Death toll from Pakistan attacks climbs to 73

Monday, 26 Jun, 2017

At least 55 people were killed in two explosions in the north-western Pakistan town of Parachinar.

On March 31, a suicide bomber targeted civilians in the same city, killing at least 23 people and wounding 80 others.

While no group claimed responsibility for the twin attacks in Parachinar, two groups said they had carried out the suicide auto bombing in Quetta. 13 were killed, including at least seven police, in that attack.

Hours later twin bombings, minutes apart, hit a crowded market in a Shiite-dominated city in Parachinar, the main city in the Kurram tribal region and killed 24 people, mostly minority Shiite Muslims, according to government administrator Zahid Hussain.

The first blast took place at Turi Market while the second explosion occurred when rescuers and bystanders rushed to help the survivors of the first blast, reports the Express Tribune.

The death toll from a series of terrorist attacks in Parachinar, Quetta and Karachi in Pakistan Friday, has risen to 85 people, with a dozen of critically injured dying in hospitals overnight. Later Friday, the IS group said in a competing claim that it was behind the attack, adding that one of its followers targeted the police post in Quetta, detonating his suicide belt there.

RFE/RL's correspondent in Parachinar says that all markets and shops were closed on June 24 in a protest of authorities' failure to provide security.

The emergency and rescue services shifted injured to Agency Headquarters hospital Parachinar.

That was not the only incident targeting Muslims in Pakistan on Friday as four police officers were shot dead while observing iftar in Karachi, Pakistan's largest city and financial capital.

An assistant sub-inspector was among those killed in the attack, said Superintendent of Police Asif Ahmad.

Pentagon also added "Although Pakistani military operations have disrupted some militant sanctuaries, certain extremist groups-such as the Taliban and the Haqqani Network-were able to relocate and continue to operate in and from Pakistan".

"Special Intelligence-Based Operation (IBOs) and search operations (were) launched in coordination with intelligence and other Law Enforcement Agencies", he said.

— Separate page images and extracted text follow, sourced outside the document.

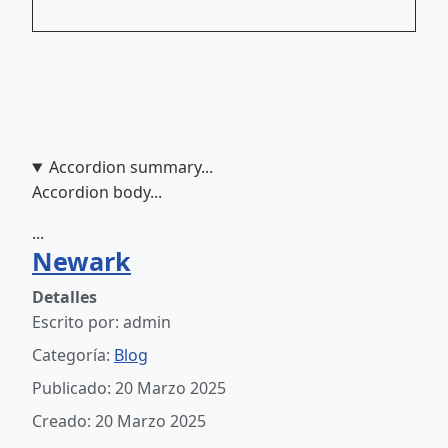
Accordion summary...
Accordion body...
...
Newark
Detalles
Escrito por:
admin
Categoría:
Blog
Publicado: 20 Marzo 2025
Creado: 20 Marzo 2025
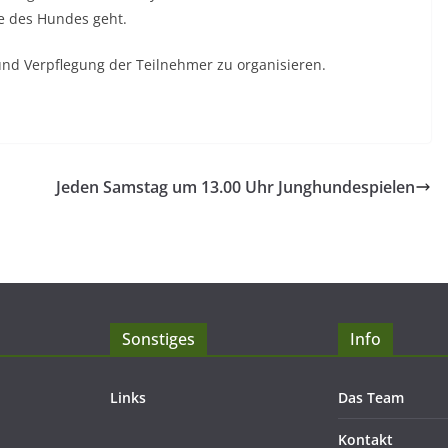
e des Hundes geht.
nd Verpflegung der Teilnehmer zu organisieren.
Jeden Samstag um 13.00 Uhr Junghundespielen
Sonstiges
Info
Links
Das Team
Kontakt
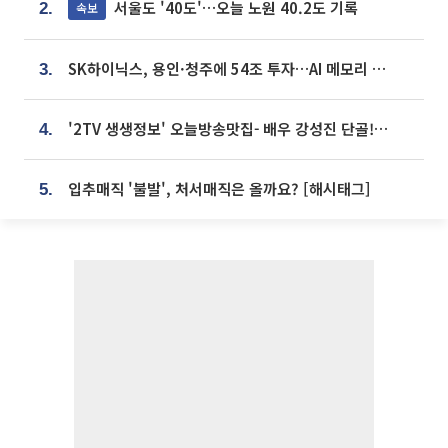
서울도 '40도'…오늘 노원 40.2도 기록
속보
2.
SK하이닉스, 용인·청주에 54조 투자…AI 메모리 생산기지 키운다
3.
'2TV 생생정보' 오늘방송맛집- 배우 강성진 단골! 쌀국수ㆍ푸팟퐁 커리 맛집 '블○○○'
4.
입추매직 '불발', 처서매직은 올까요? [해시태그]
5.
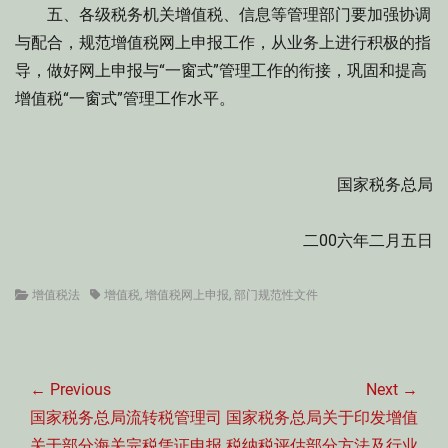
五、各级税务机关增值税、信息等管理部门要加强协调
与配合，规范增值税网上申报工作，从业务上进行积极的指
导，做好网上申报与“一窗式”管理工作的衔接，巩固和提高
增值税“一窗式”管理工作水平。
国家税务总局
二00六年二月五日
Categories
Tags
增值税法
增值税
,
增值税网上申报
,
部门规范性文件
文
章
← Previous
Next →
导
Previous
Next
国家税务总局流转税管理司
国家税务总局关于印发增值
post:
post:
关于部分海关完税凭证申报
税纳税评估部分方法及行业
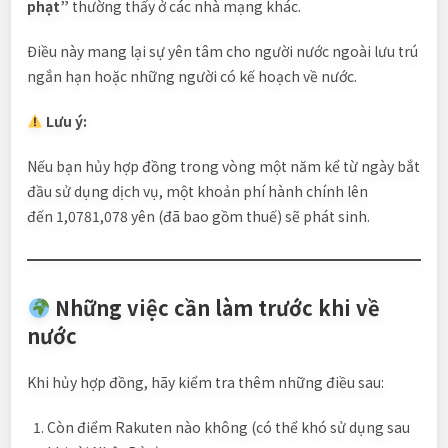
phạt”
thường thấy ở các nhà mạng khác.
Điều này mang lại sự yên tâm cho người nước ngoài lưu trú
ngắn hạn hoặc những người có kế hoạch về nước.
Lưu ý:
Nếu bạn hủy hợp đồng trong vòng một năm kể từ ngày bắt
đầu sử dụng dịch vụ, một khoản phí hành chính lên
đến 1,0781,078 yên (đã bao gồm thuế) sẽ phát sinh.
Những việc cần làm trước khi về
nước
Khi hủy hợp đồng, hãy kiểm tra thêm những điều sau:
Còn điểm Rakuten nào không (có thể khó sử dụng sau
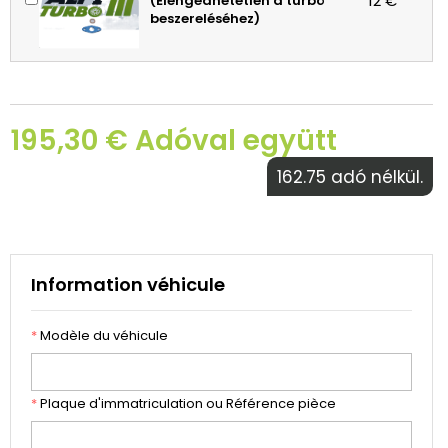
12 €
(Elengedhetetlen a turbó
beszereléséhez)
195,30 € Adóval együtt
162.75 adó nélkül.
Information véhicule
*
Modèle du véhicule
*
Plaque d'immatriculation ou Référence pièce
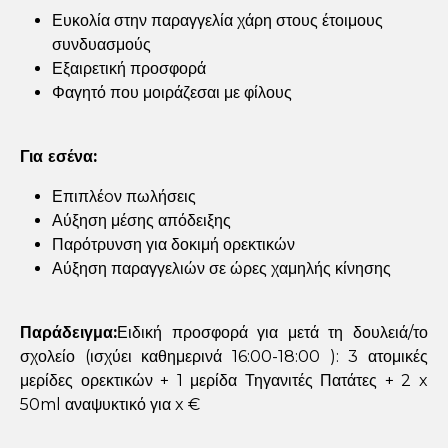
Ευκολία στην παραγγελία χάρη στους έτοιμους
συνδυασμούς
Εξαιρετική προσφορά
Φαγητό που μοιράζεσαι με φίλους
Για εσένα:
Επιπλέoν πωλήσεις
Αύξηση μέσης απόδειξης
Παρότρυνση για δοκιμή ορεκτικών
Αύξηση παραγγελιών σε ώρες χαμηλής κίνησης
Παράδειγμα:
Ειδική προσφορά για μετά τη δουλειά/το
σχολείο (ισχύει καθημερινά 16:00-18:00 ): 3 ατομικές
μερίδες ορεκτικών + 1 μερίδα Τηγανιτές Πατάτες + 2 x
50ml αναψυκτικό για x €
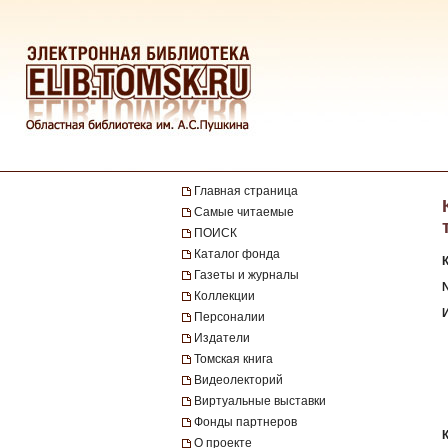
Главная страница
Самые читаемые
ПОИСК
Каталог фонда
Газеты и журналы
№
Коллекции
Персоналии
Издатели
Томская книга
Видеолекторий
Виртуальные выставки
Фонды партнеров
О проекте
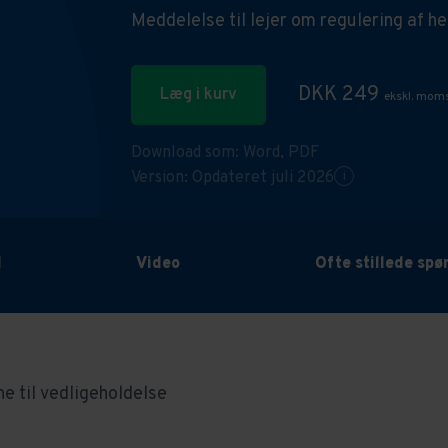
Meddelelse til lejer om regulering af h
DKK 249
Læg i kurv
ekskl. mom
Download som:
Word,
PDF
Version: Opdateret juli 2026
i
d
Video
Ofte stillede sp
e til vedligeholdelse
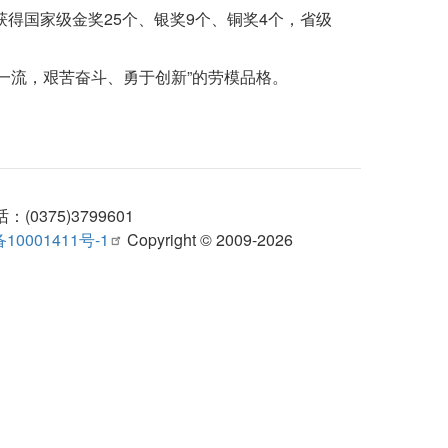
得国家级金奖25个、银奖9个、铜奖4个，省级
一流，艰苦奋斗、勇于创新”的劳模品格。
375)3799601
10001411号-1
Copyright © 2009-2026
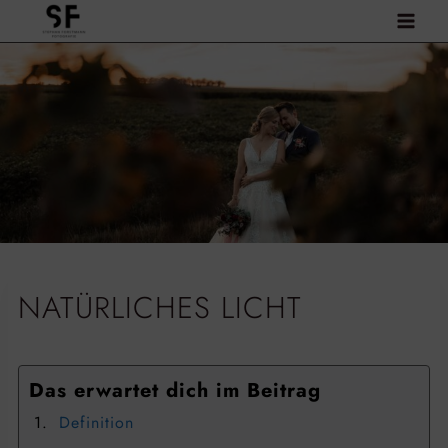
Zum
Inhalt
springen
NATÜRLICHES LICHT
Das erwartet dich im Beitrag
Definition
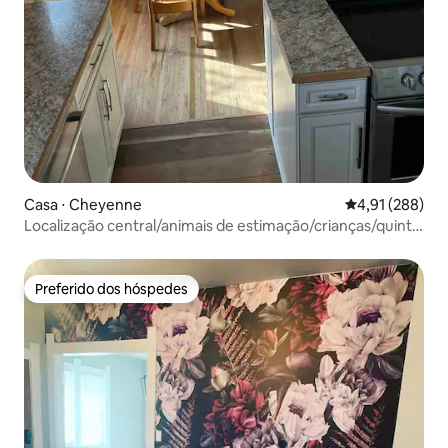
Casa ⋅ Cheyenne
4,91 de uma av
4,91 (288)
Localização central/animais de estimação/crianças/quintal
cercado/Wi-Fi
Preferido dos hóspedes
Preferido dos hóspedes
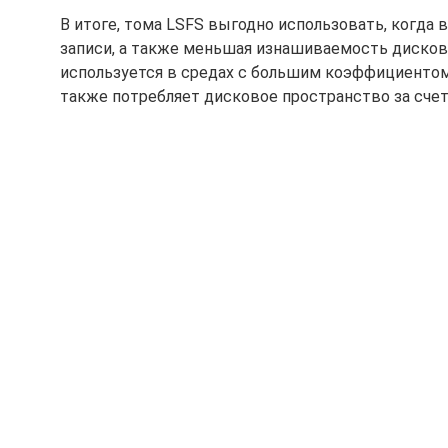
В итоге, тома LSFS выгодно использовать, когда
записи, а также меньшая изнашиваемость дисковы
используется в средах с большим коэффициентом 
также потребляет дисковое пространство за сче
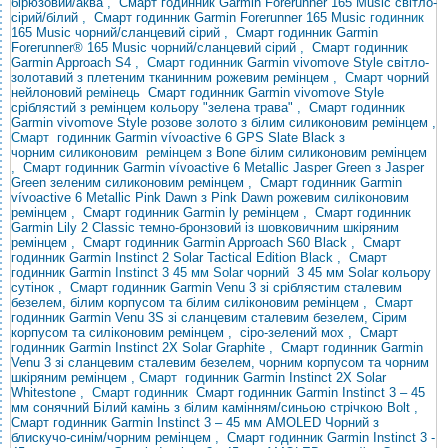
бірюзовий/аква
,
Смарт годинник Garmin Forerunner 165 Music світло-
сірий/білий
,
Смарт годинник Garmin Forerunner
165 Music
годинник
165 Music чорний/сланцевий сірий
,
Смарт годинник Garmin
Forerunner® 165 Music чорний/сланцевий сірий
,
Смарт годинник
Garmin Approach S4
, Смарт годинник
Garmin vivomove
Style світло-
золотавий з плетеним тканинним рожевим ремінцем
, Смарт
чорний
нейлоновий
ремінець
Смарт годинник Garmin vivomove Style
сріблястий з ремінцем кольору "зелена трава"
,
Смарт годинник
Garmin vivomove Style розове золото з білим силиконовим ремінцем
,
Смарт
годинник Garmin vívoactive 6 GPS Slate Black з
чорним
силиконовим ремінцем
з Bone білим силиконовим ремінцем
,
Смарт годинник Garmin vívoactive 6 Metallic Jasper Green з Jasper
Green зеленим силиконовим ремінцем
,
Смарт годинник Garmin
vívoactive 6 Metallic Pink Dawn з Pink Dawn рожевим силіконовим
ремінцем
,
Смарт годинник Garmin ly ремінцем
,
Смарт годинник
Garmin Lily 2 Classic темно-бронзовий із шовковичним шкіряним
ремінцем
,
Смарт годинник Garmin Approach S60 Black
,
Смарт
годинник Garmin Instinct 2 Solar Tactical Edition
Black ,
Смарт
годинник
Garmin
Instinct 3 45 мм Solar чорний
3 45 мм Solar кольору
сутінок
,
Смарт годинник Garmin Venu 3 зі сріблястим сталевим
безелем, білим корпусом та білим силіконовим ремінцем
, Смарт
годинник
Garmin Venu 3S зі сланцевим сталевим безелем, Сірим
корпусом та силіконовим ремінцем
,
сіро-зелений мох
,
Смарт
годинник Garmin Instinct 2X Solar Graphite
,
Смарт годинник Garmin
Venu 3 зі сланцевим сталевим безелем, чорним корпусом та чорним
шкіряним ремінцем
,
Смарт
годинник Garmin Instinct 2X Solar
Whitestone
, Смарт
годинник
Смарт годинник Garmin Instinct 3 – 45
мм сонячний Білий камінь з білим камінням/синьою стрічкою Bolt
,
Смарт годинник Garmin Instinct 3 – 45 мм AMOLED Чорний з
блискучо-синім/чорним ремінцем
,
Смарт
годинник Garmin Instinct 3 -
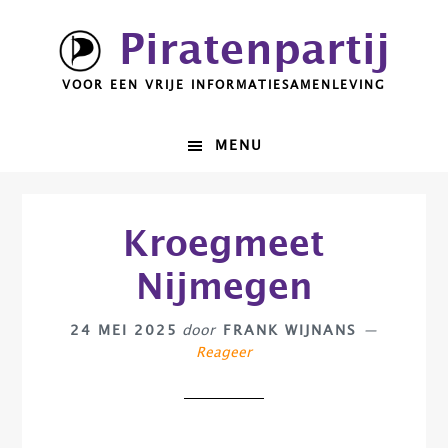
Spring
Door
Piratenpartij
naar
naar
de
de
VOOR EEN VRIJE INFORMATIESAMENLEVING
hoofdnavigatie
hoofd
inhoud
MENU
Kroegmeet
Nijmegen
24 MEI 2025
door
FRANK WIJNANS
Reageer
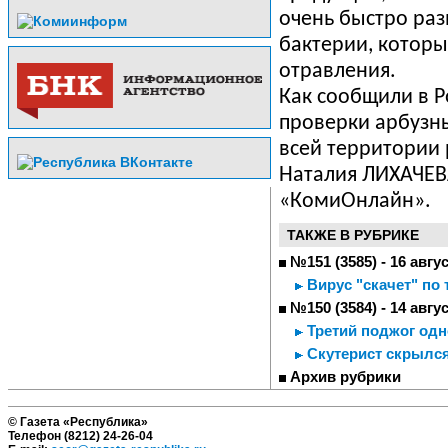
очень быстро ра
бактерии, котор
отравления.
Как сообщили в 
проверки арбузн
всей территории 
Наталия ЛИХАЧЕВ
«КомиОнлайн».
ТАКЖЕ В РУБРИКЕ
№151 (3585) - 16 авгу
Вирус "скачет" по 
№150 (3584) - 14 авгу
Третий поджог одн
Скутерист скрылся
Архив рубрики
© Газета «Республика»
Телефон (8212) 24-26-04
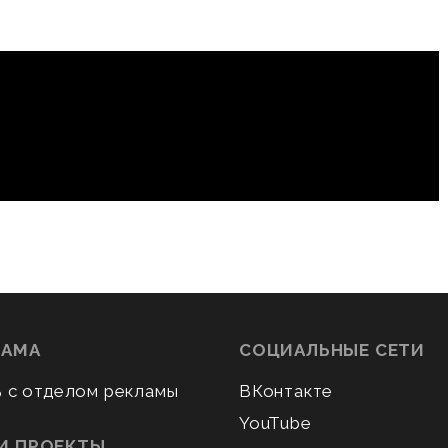
ЛАМА
СОЦИАЛЬНЫЕ СЕТИ
ь с отделом рекламы
ВКонтакте
YouTube
И ПРОЕКТЫ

UN Secretary-General Antonio Guterres has condemned the terrorist attacks in Pakistan and called for bringing the perpetrators to justice.

He said the militants were making bombs that likely would have been used to target holiday festivities.

Kakar blamed India for the Quetta blast.

He said the nature of the blast is yet to be determined.

An official from Baluchistan's bomb disposal unit said the vehicle contained up to 95kg of explosives.

Police were targeted in an earlier auto bomb attack in the capital of Baluchistan province, Quetta.

More casualties were reported in Parachinar where 50 people were killed.